DOCTOR-PATIENT RELATIONSHIP: WHEN DOES ONE CROSS THE LINE?
Openness and trust in communication with your doctor is the key to diagnostic success. Like all other relationships, the one between a physician and a patient requires time to build.
Patients usually build stronger relationships with doctors they have been seeing for a while. For example, if you are getting pregnant through IVF, expect frequent appointments with your obstetrician-gynecologist. This will undoubtedly make you get closer.
WHEN DO YOU CROSS THE LINE?
Every doctor knows how important it is for the patient to be calm and to talk freely about their symptoms. Every patient should feel comfortable asking all sorts of questions about their health. This means that the doctor is doing a good job.
No matter how wonderful your relationship with your doctor is, remember that you should keep it professional. This means that calling your doctor outside of working hours for no good reason is completely unacceptable.

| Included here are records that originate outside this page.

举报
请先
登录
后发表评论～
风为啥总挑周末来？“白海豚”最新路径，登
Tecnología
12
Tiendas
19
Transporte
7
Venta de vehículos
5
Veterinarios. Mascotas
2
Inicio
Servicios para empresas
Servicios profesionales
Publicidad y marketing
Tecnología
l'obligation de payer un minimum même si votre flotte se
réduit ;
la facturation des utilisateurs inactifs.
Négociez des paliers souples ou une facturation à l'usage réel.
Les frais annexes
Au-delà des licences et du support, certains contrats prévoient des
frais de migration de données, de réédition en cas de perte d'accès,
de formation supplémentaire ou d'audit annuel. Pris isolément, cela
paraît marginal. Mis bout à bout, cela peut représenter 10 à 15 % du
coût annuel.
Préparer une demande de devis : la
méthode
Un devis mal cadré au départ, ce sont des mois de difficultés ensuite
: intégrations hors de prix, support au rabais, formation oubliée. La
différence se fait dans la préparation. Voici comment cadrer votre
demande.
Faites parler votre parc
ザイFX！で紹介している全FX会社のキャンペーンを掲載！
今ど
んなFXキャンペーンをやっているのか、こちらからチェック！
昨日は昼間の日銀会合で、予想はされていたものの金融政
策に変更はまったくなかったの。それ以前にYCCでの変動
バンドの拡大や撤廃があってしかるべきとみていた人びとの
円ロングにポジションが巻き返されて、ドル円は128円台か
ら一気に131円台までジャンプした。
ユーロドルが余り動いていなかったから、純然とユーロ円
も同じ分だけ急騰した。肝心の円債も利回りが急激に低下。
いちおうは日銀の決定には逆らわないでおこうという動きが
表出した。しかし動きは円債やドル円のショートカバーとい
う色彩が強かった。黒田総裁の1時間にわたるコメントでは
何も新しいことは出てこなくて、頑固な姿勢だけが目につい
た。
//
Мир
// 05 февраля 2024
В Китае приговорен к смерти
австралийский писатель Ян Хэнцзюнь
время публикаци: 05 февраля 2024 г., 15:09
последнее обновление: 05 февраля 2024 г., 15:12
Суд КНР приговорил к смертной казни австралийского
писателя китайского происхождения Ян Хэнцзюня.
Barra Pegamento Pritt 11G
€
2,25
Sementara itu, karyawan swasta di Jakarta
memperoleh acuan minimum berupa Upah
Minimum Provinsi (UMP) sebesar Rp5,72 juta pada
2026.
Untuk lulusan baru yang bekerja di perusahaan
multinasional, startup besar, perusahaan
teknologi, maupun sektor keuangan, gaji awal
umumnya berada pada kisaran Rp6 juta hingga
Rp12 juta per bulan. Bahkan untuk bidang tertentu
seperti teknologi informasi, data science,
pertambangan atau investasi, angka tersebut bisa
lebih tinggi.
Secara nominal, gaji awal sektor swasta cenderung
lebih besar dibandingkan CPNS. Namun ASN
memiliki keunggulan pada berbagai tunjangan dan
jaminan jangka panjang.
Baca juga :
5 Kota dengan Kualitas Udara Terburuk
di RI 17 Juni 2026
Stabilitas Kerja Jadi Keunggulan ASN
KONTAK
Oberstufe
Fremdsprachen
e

Contrary to popular belief, doctors do not live in their office. They, like everyone else, have family, children and need adequate rest time. High demands and stress at the workplace cause many young doctors to be diagnosed with severe illnesses. According to many studies, medical professionals are among the most commonly diagnosed with depression.
EMERGENCY OR NOT REALLY?
Many late night calls to the doctor can be avoided by teaching patients which situations are truly urgent.
Emergency cases require immediate intervention. For example, a pregnant woman suddenly gets severe abdominal pain and a vaginal bleeding. If the situation is not immediately taken under control, there is a risk for both the mother and the fetus.
Nonemergency means that the solution to your problem can be delayed. Typically, such problems do not appear overnight, or at least the doctor’s appointment can wait until the next day- for example, joint pain or a cough.
Panic can easily cloud one’s judgment. If you are unable to tell if your case is an emergency or not, it is always better to call your doctor.